- EXTRACTED DATA:
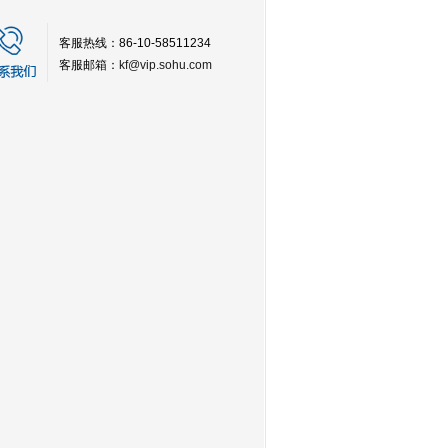
客服热线：86-10-58511234
客服邮箱：
kf@vip.sohu.com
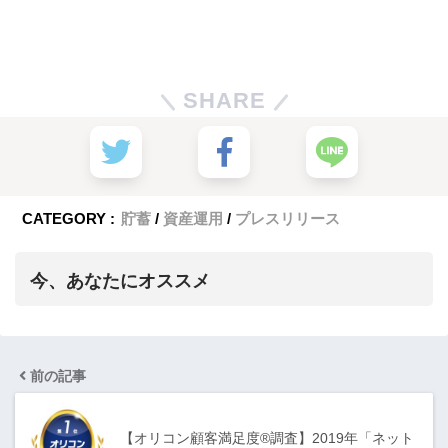
SHARE
CATEGORY :
貯蓄
資産運用
プレスリリース
今、あなたにオススメ
前の記事
【オリコン顧客満足度®調査】2019年「ネット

- ACTION ITEM:
Repeat the data exactly, dropping every picture it holds.

- SOLVED PROBLEM:
客服热线：86-10-58511234
客服邮箱：
kf@vip.sohu.com
SHARE
CATEGORY :
貯蓄
資産運用
プレスリリース
今、あなたにオススメ
前の記事
【オリコン顧客満足度®調査】2019年「ネット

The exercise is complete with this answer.